Il bandito, durante la sua latitanza nelle campagne brulle tra Aggius e Trinità, trovò rifugio presso una famiglia che abitava al Lavru, uno stazzo appartenente ora al comune di Viddalba.
sembrava una svolta e invece…
Il pastore proprietario dello stazzo, Antonstefano Pes pensò bene di fornirgli riparo in cambio di manovalanza gratuita e anche protezione. Questa parentesi fu forse la più felice nella vita del Muto, il quale, seppur latitante e ricercato, conobbe un briciolo di umanità e amore. Si innamora perdutamente infatti della figlia del pastore che gli dava riparo, una certa Francesca. A quanto pare l’amore era ricambiato e appoggiato anche dalla mamma della ragazza. I due si scambiano anche un pegno del loro legame che Francesca teneva nei giorni in cui il bandito si doveva assentare. Sembrò quasi che la vita potesse sorridere a Sebastiano, che forse non era tutto perduto. Se non che, di ritorno da uno dei suoi affari che duravano anche settimane, trovò la ragazza del suo cuore promessa ad un altro, un tale Giovanniantonio Mannu.
Il padre di Francesca infatti non potendo accettare che la figlia sposasse uno storpio per di più latitante, la promise ad un altro. Ecco che la rabbia ferina di Sebastiano riemerse. Le ferite curate dall’amore riaffiorarono più vive che mai e la sua furia omicida riprese il suo corso. Il primo a pagare con la propria vita fu proprio il pastore che gli aveva concesso riparo, che si era reso colpevole di aver promesso in sposa ad un altro Francesca, seguito poi da altri morti ammazzati per sua mano.

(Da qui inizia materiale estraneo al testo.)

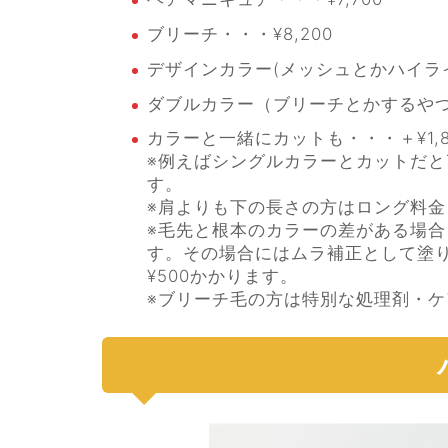
ブリーチ・・・¥8,200
デザインカラー(メッシュとかハイラ
ダブルカラー（ブリーチとかするやつ）
カラーと一緒にカットも・・・＋¥1,8
※例えばシングルカラーとカットだと7,2
す。
※肩よりも下の長さの方はロング料金と
※毛先と根本のカラーの差がある場
す。その場合にはムラ補正として塗
¥500かかります。
※ブリーチ毛の方は特別な処理剤・ケ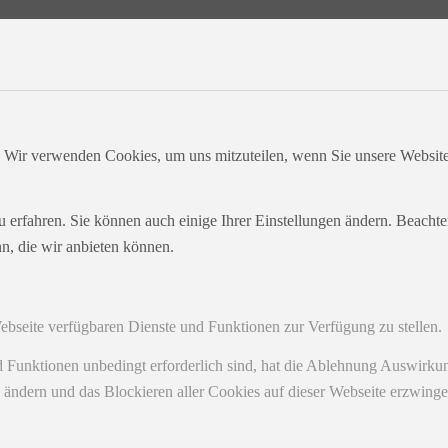
. Wir verwenden Cookies, um uns mitzuteilen, wenn Sie unsere Websites
u erfahren. Sie können auch einige Ihrer Einstellungen ändern. Beacht
n, die wir anbieten können.
Webseite verfügbaren Dienste und Funktionen zur Verfügung zu stellen.
nd Funktionen unbedingt erforderlich sind, hat die Ablehnung Auswirk
n ändern und das Blockieren aller Cookies auf dieser Webseite erzwing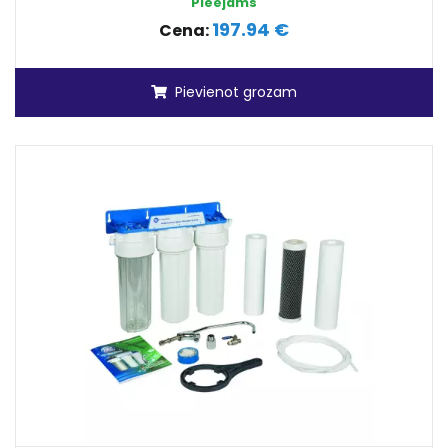
Pieejams
197.94 €
Cena:
Pievienot grozam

Ipotesi sulla fine del bandito
Sulla fine del bandito più controverso della Gallura, ci sono tante leggende. Ufficialmente la famiglia ne celebrò gli ossequi funebri senza il corpo che non è mai stato ritrovato.
L’ipotesi più accreditata fu la sua uccisione per mano di un altro latitante (un certo Macciaredda), nell’altopiano di Santa Barbara, nell’attuale comune di Trinità d’Agultu.
Alcuni pero’ giurano di averlo visto nella vicina Corsica, anni dopo, dove sarebbe scappato per ricominciare un’esistenza e dimenticare la sua amata Francesca.
Altri invece sostengono l’ipotesi del suicidio o l’omicidio per mano del suo rivale amoroso Giovanniantonio Mannu che gli rubò la sua Francesca.
Qualunque sia stata la sua fine, si è trattato di un uomo sicuramente controverso, con uno strano senso dell’onore e della vendetta, che tuttavia ha sempre suscitato un certo fascino. Forse il suo temperamento molto vicino al mondo animale, il suo occhio per occhio dente per dente primitivo, dovuto forse al suo isolamento sociale che fin da bambino lo ha accompagnato, ha una sua logica seppur moralmente deviata.
Le descrizioni fisiche del bandito (che ovviamente sono state abbondantemente romanzate) lo vedono come un ragazzo di bell’aspetto, occhi profondi e capelli biondi, agile e astuto.
Riflessioni…
Una sorta di eroe non eroe, un emarginato che, vittima di una società che lo escludeva per i suoi handicap, ha poi intrapreso una strada sbagliata. Nel bene e nel male le sue vicende lo hanno reso noto come uomo e come simbolo di un contesto sociale che al tempo era poco incline all’integrazione del diverso. Si può dire in questo caso che la storia insegna e che oggigiorno invece esiste una particolare attenzione a queste situazioni.
Chissà, magari è anche un pò merito di Bastiano Tansu!
La sua vita brevemente riassunta in questo articolo, è meglio descritta nel libro a lui dedicato, Il muto di Gallura appunto, dello scrittore Enrico Costa, pubblicato nel 1884.